● **Task to carry out**
Reproduction of part of the material below, pictures omitted: copy exactly, and only, the lines starting with the one with "中国生物科技股大受追捧 香港见机寻求分一" and going on through the one with "Acome - Câble préco 12FO OM3 S".
========
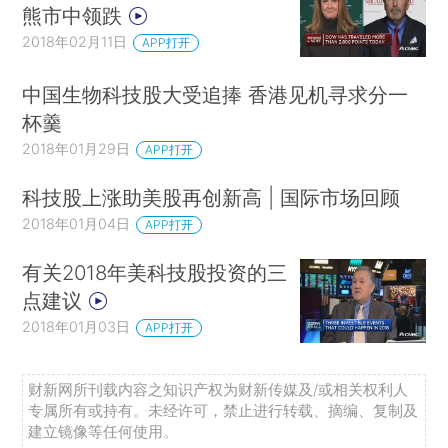
熊市中领跌
2018年02月11日
APP打开
中国生物科技股大受追捧 香港见机寻求分一
杯羹
2018年01月29日
APP打开
科技股上涨助美股再创新高 | 国际市场回顾
2018年01月04日
APP打开
有关2018年美科技股投资的三
点建议
2018年01月03日
APP打开
财新网所刊载内容之知识产权为财新传媒及/或相关权利人
专属所有或持有。未经许可，禁止进行转载、摘编、复制及
建立镜像等任何使用。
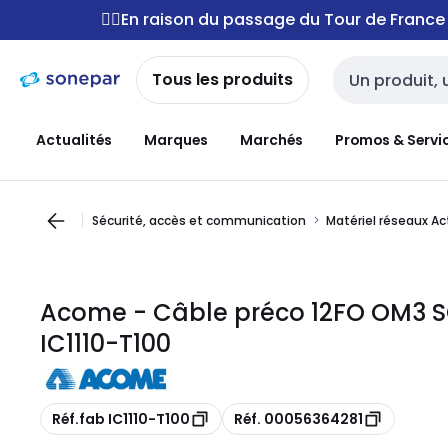
Passer à la
Passer
🚴‍♂️En raison du passage du Tour de Franc
navigation
au
contenu
Tous les produits
Entrée de reche
Actualités
Marques
Marchés
Promos & Servi
Sécurité, accès et communication
Matériel réseaux Ac
Acome - Câble préco 12FO OM3 S
IC1110-T100
Copie
Copie
Réf.fab IC1110-T100
Réf. 00056364281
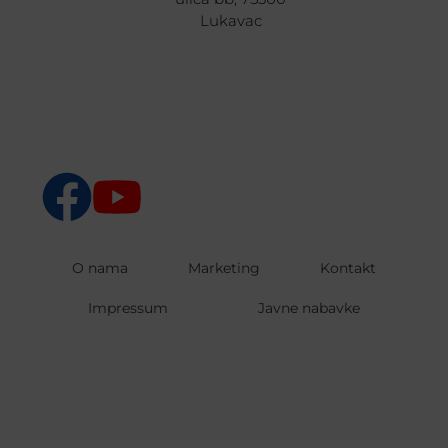
Lukavac
O nama
Marketing
Kontakt
Impressum
Javne nabavke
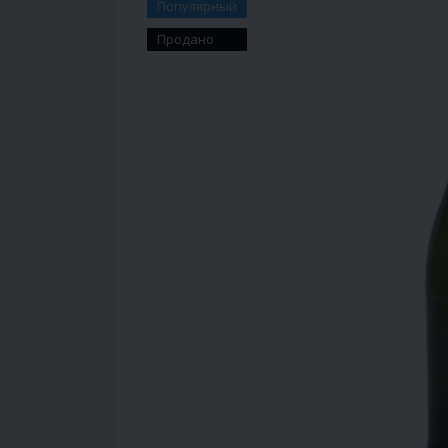
Популярный
Продано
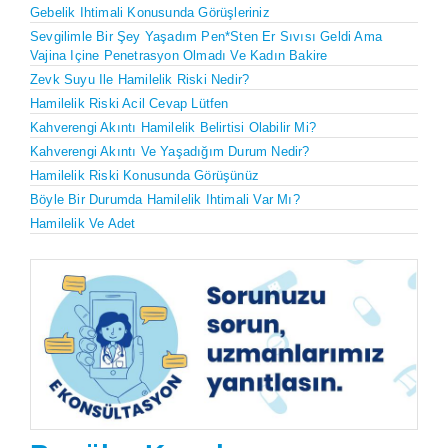
Gebelik Ihtimali Konusunda Görüşleriniz
Sevgilimle Bir Şey Yaşadım Pen*sten Er Sıvısı Geldi Ama
Vajina Içine Penetrasyon Olmadı Ve Kadın Bakire
Zevk Suyu Ile Hamilelik Riski Nedir?
Hamilelik Riski Acil Cevap Lütfen
Kahverengi Akıntı Hamilelik Belirtisi Olabilir Mi?
Kahverengi Akıntı Ve Yaşadığım Durum Nedir?
Hamilelik Riski Konusunda Görüşünüz
Böyle Bir Durumda Hamilelik Ihtimali Var Mı?
Hamilelik Ve Adet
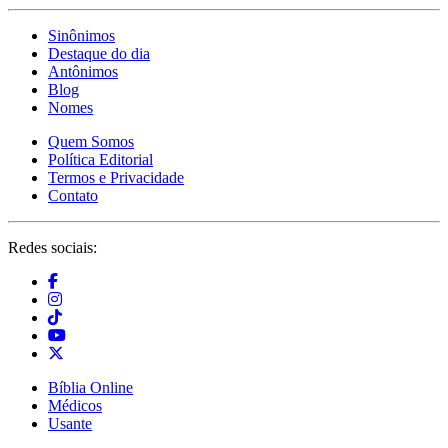
Sinônimos
Destaque do dia
Antônimos
Blog
Nomes
Quem Somos
Política Editorial
Termos e Privacidade
Contato
Redes sociais:
Bíblia Online
Médicos
Usante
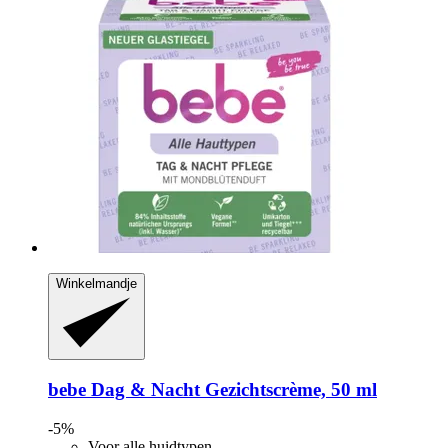
Winkelmandje
bebe
Dag & Nacht Gezichtscrème, 50 ml
-5%
Voor alle huidtypen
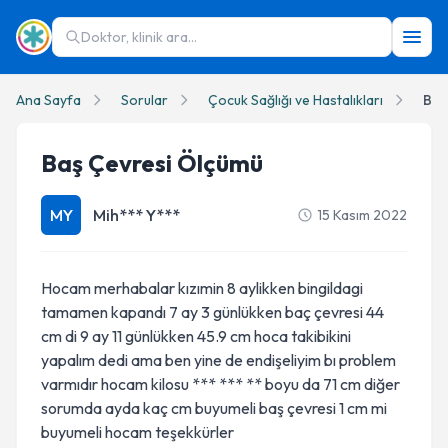
Doktor, klinik ara...
Ana Sayfa
Sorular
Çocuk Sağlığı ve Hastalıkları
Baş
Baş Çevresi Ölçümü
MY
Mih*** Y***
15 Kasım 2022
Hocam merhabalar kızımin 8 aylikken bingildagi
tamamen kapandı 7 ay 3 günlükken baç çevresi 44
cm di 9 ay 11 günlükken 45.9 cm hoca takibikini
yapalım dedi ama ben yine de endişeliyim bı problem
varmıdır hocam kilosu *** *** ** boyu da 71 cm diğer
sorumda ayda kaç cm buyumeli baş çevresi 1 cm mi
buyumeli hocam teşekkürler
========
● **Worked solution**
中国生物科技股大受追捧 香港见机寻求分一
杯羹
2018年01月29日
APP打开
科技股上涨助美股再创新高 | 国际市场回顾
2018年01月04日
APP打开
有关2018年美科技股投资的三
点建议
2018年01月03日
APP打开
财新网所刊载内容之知识产权为财新传媒及/或相关权利人
专属所有或持有。未经许可，禁止进行转载、摘编、复制及
建立镜像等任何使用。
Passer à la
Passer
🚴‍♂️En raison du passage du Tour de Franc
navigation
au
contenu
Tous les produits
Entrée de reche
Actualités
Marques
Marchés
Promos & Servi
Sécurité, accès et communication
Matériel réseaux Ac
Acome - Câble préco 12FO OM3 S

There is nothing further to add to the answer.